Paper presented at the 20th Annual South African Transport Conference 16 - 20 July 2001 "Meeting the transport challenges in Southern Africa", CSIR International Convention Centre, Pretoria, South Africa. ABSTRACT: The development of the Menlyn Shopping Centre provided limited accommodation for public transportation and
pedestrian access, relative to private vehicle parking. It was therefore necessary to accentuate the issue of public
transportation for the centre, in line with the National Land Transport Transition Act, 2000. It is however, an accepted fact that the local authorities initiated this effort in reaction to the development instead of proactive involvement.
The number of home-base work trips by public transport is significantly greater than private vehicle trips in the Menlyn Node. Therefore, a high number of employees in the Menlyn area are public transport captive. Also, a number of social and/or non-work trips by public transport are significant during the weekend, especially on Saturdays.
The quality of the existing public transport facilities in the Menlyn node was poor. The existing access point into the Menlyn Shopping Centre on Lois Road yielded the highest pedestrian/passenger movement in the Menlyn Node during the weekday peak period.

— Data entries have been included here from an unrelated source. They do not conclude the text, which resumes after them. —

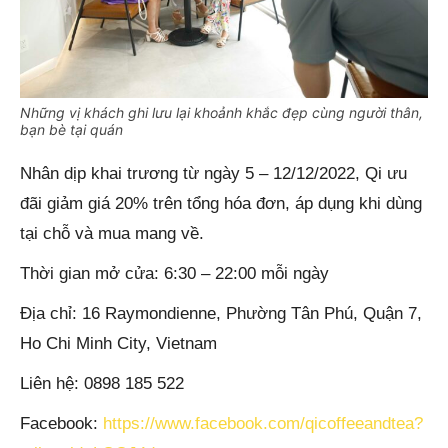
Những vị khách ghi lưu lại khoảnh khắc đẹp cùng người thân,
bạn bè tại quán
Nhân dịp khai trương từ ngày 5 – 12/12/2022, Qi ưu
đãi giảm giá 20% trên tổng hóa đơn, áp dụng khi dùng
tại chỗ và mua mang về.
Thời gian mở cửa: 6:30 – 22:00 mỗi ngày
Địa chỉ: 16 Raymondienne, Phường Tân Phú, Quận 7,
Ho Chi Minh City, Vietnam
Liên hệ: 0898 185 522
Facebook:
https://www.facebook.com/qicoffeeandtea?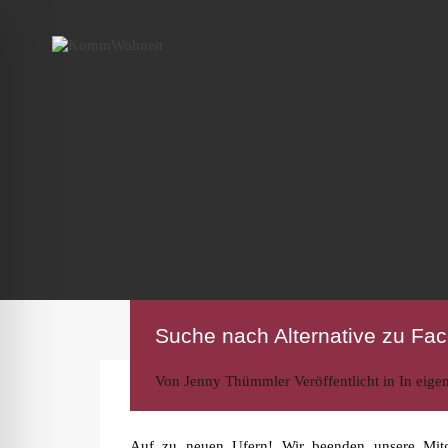
Suche nach Alternative zu Fa
Von
Jenny Thümmler
Veröffentlicht in
In eige
Auf zu neuen Ufern! Wir beenden unsere Mitg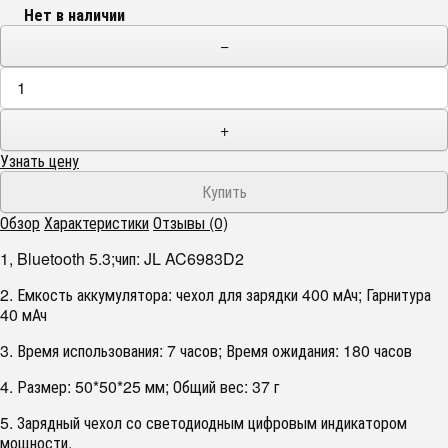
Нет в наличии
−
+
Узнать цену
Обзор
Характеристики
Отзывы (0)
1, Bluetooth 5.3;чип: JL AC6983D2
2. Емкость аккумулятора: чехол для зарядки 400 мАч; Гарнитура
40 мАч
3. Время использования: 7 часов; Время ожидания: 180 часов
4. Размер: 50*50*25 мм; Общий вес: 37 г
5. Зарядный чехол со светодиодным цифровым индикатором
мощности.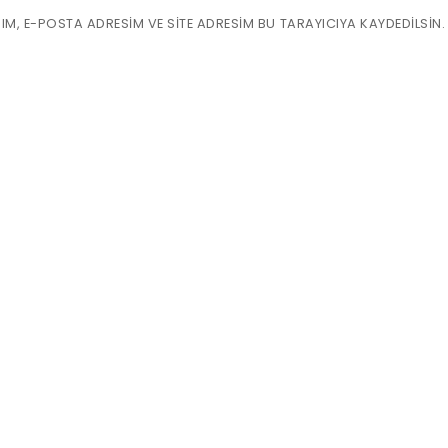
M, E-POSTA ADRESIM VE SITE ADRESIM BU TARAYICIYA KAYDEDILSIN.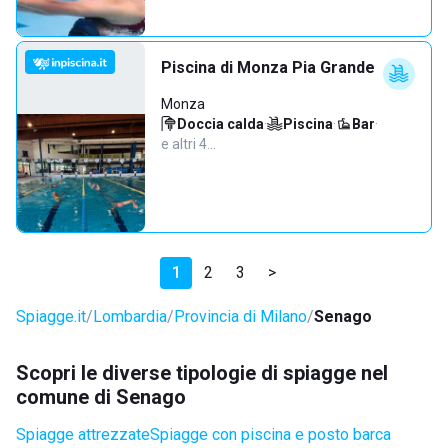
Piscina di Monza Pia Grande
Monza
Doccia calda
·
Piscina
·
Bar
·
e altri 4…
1
2
3
>
Spiagge.it
Lombardia
Provincia di Milano
Senago
Scopri le diverse tipologie di spiagge nel
comune di Senago
Spiagge attrezzate
Spiagge con piscina e posto barca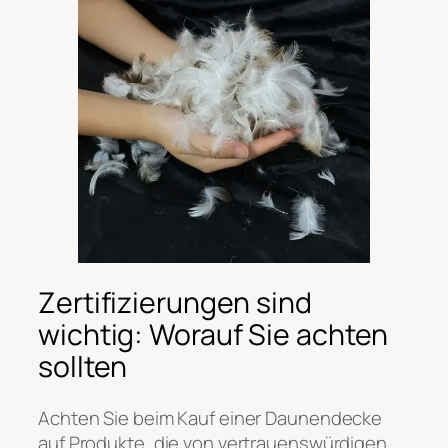
Zertifizierungen sind
wichtig: Worauf Sie achten
sollten
Achten Sie beim Kauf einer Daunendecke
auf Produkte, die von vertrauenswürdigen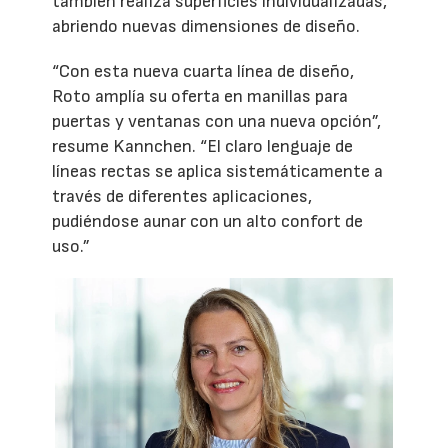
también realiza superficies individualizadas,
abriendo nuevas dimensiones de diseño.
“Con esta nueva cuarta línea de diseño,
Roto amplía su oferta en manillas para
puertas y ventanas con una nueva opción”,
resume Kannchen. “El claro lenguaje de
líneas rectas se aplica sistemáticamente a
través de diferentes aplicaciones,
pudiéndose aunar con un alto confort de
uso.”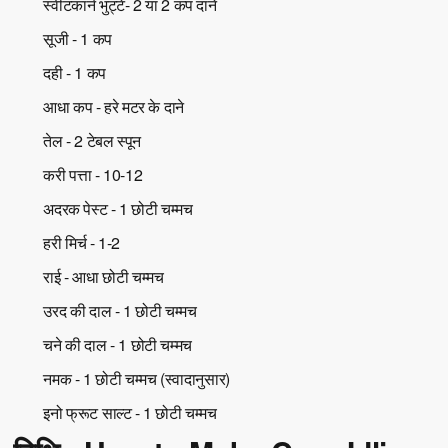
स्वीटकार्न भुट्टे- 2 या 2 कप दाने
सूजी - 1 कप
दही - 1 कप
आधा कप - हरे मटर के दाने
तेल - 2 टेबल स्पून
करी पत्ता - 10-12
अदरक पेस्ट - 1 छोटी चम्मच
हरी मिर्च - 1-2
राई - आधा छोटी चम्मच
उरद की दाल - 1 छोटी चम्मच
चने की दाल - 1 छोटी चम्मच
नमक - 1 छोटी चम्मच (स्वादानुसार)
इनो फ्रूट साल्ट - 1 छोटी चम्मच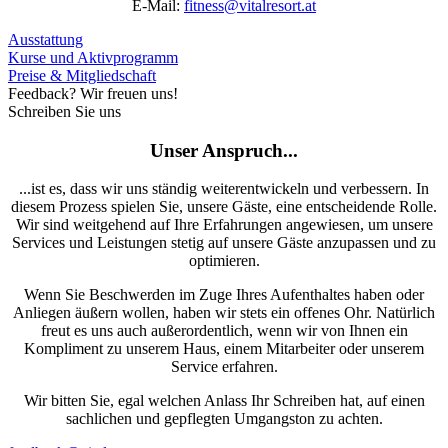
E-Mail:
fitness@vitalresort.at
Ausstattung
Kurse und Aktivprogramm
Preise & Mitgliedschaft
Feedback? Wir freuen uns!
Schreiben Sie uns
Unser Anspruch...
...ist es, dass wir uns ständig weiterentwickeln und verbessern. In
diesem Prozess spielen Sie, unsere Gäste, eine entscheidende Rolle.
Wir sind weitgehend auf Ihre Erfahrungen angewiesen, um unsere
Services und Leistungen stetig auf unsere Gäste anzupassen und zu
optimieren.
Wenn Sie Beschwerden im Zuge Ihres Aufenthaltes haben oder
Anliegen äußern wollen, haben wir stets ein offenes Ohr. Natürlich
freut es uns auch außerordentlich, wenn wir von Ihnen ein
Kompliment zu unserem Haus, einem Mitarbeiter oder unserem
Service erfahren.
Wir bitten Sie, egal welchen Anlass Ihr Schreiben hat, auf einen
sachlichen und gepflegten Umgangston zu achten.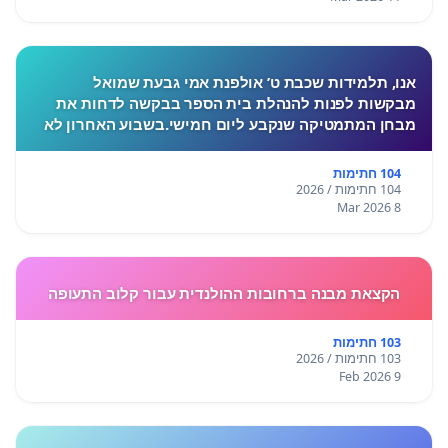
אנו, תלמידות שכבת ט’ אולפנת אמי גבעת שמואל
מבקשות לפנות להנהלת בית הספר בבקשה לדחות את
מבחן המתמטיקה שנקבע ליום חמישי.בשבוע האחרון לא
התקיימו לימודים בעקבות המצב הביטחוני, ורבות מאיתנו
חוות לחץ, מתח ו
104 חתימות
104 חתימות / 2026
8 Mar 2026
הקצאת מבנה ברחובות ההולנדית עבור קלוב התעופה
103 חתימות
103 חתימות / 2026
9 Feb 2026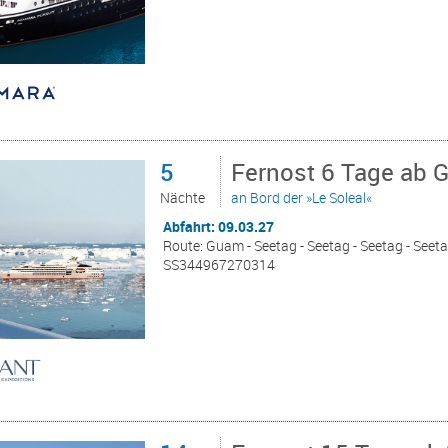
5
Fernost 6 Tage ab 
Nächte
an Bord der »Le Soleal«
Abfahrt: 09.03.27
Route: Guam - Seetag - Seetag - Seetag - Seet
SS344967270314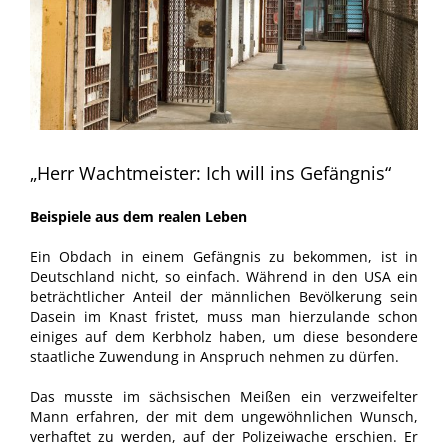
„Herr Wachtmeister: Ich will ins Gefängnis“
Beispiele aus dem realen Leben
Ein Obdach in einem Gefängnis zu bekommen, ist in
Deutschland nicht, so einfach. Während in den USA ein
beträchtlicher Anteil der männlichen Bevölkerung sein
Dasein im Knast fristet, muss man hierzulande schon
einiges auf dem Kerbholz haben, um diese besondere
staatliche Zuwendung in Anspruch nehmen zu dürfen.
Das musste im sächsischen Meißen ein verzweifelter
Mann erfahren, der mit dem ungewöhnlichen Wunsch,
verhaftet zu werden, auf der Polizeiwache erschien. Er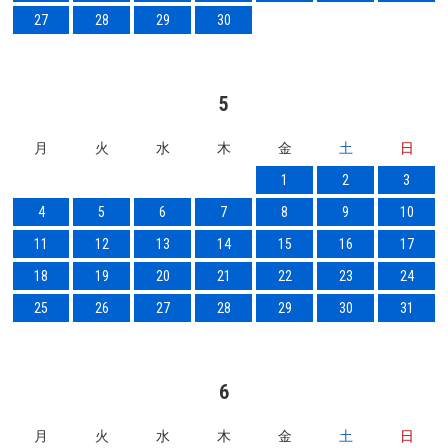
27
28
29
30
5
月
火
水
木
金
土
日
1
2
3
4
5
6
7
8
9
10
11
12
13
14
15
16
17
18
19
20
21
22
23
24
25
26
27
28
29
30
31
6
月
火
水
木
金
土
日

The delayed attempt to improve public transport facilities at the Menlyn Shopping Centre realised that unlike for
generation of private traffic, the Traffic Impact Study Guideline of the City Council of Pretoria did not mandate a developer to provide the necessary public transport facilities. Hence, the initial approval process for the development of the shopping centre trivialised public transportation, while the developer remained uninformed, until the intervention of the Greater Pretoria Metropolitan Council. The developer then realised the invaluable significance of an improved public transport facility specifically for employees working through extended shopping hours.
This paper describes the conceptualisation and construction of the integrated public transport facility at the Menlyn Shopping Centre, that includes paved sidewalks, direct access for passengers and pedestrians into the mall from the adjacent streets, the provision of shelters for passengers, and ramps for wheelchairs. The paper also discusses the addendum to the Traffic Impact Study Guideline for the City Council of Pretoria to mandate future developers to provide the necessary public transport facilities.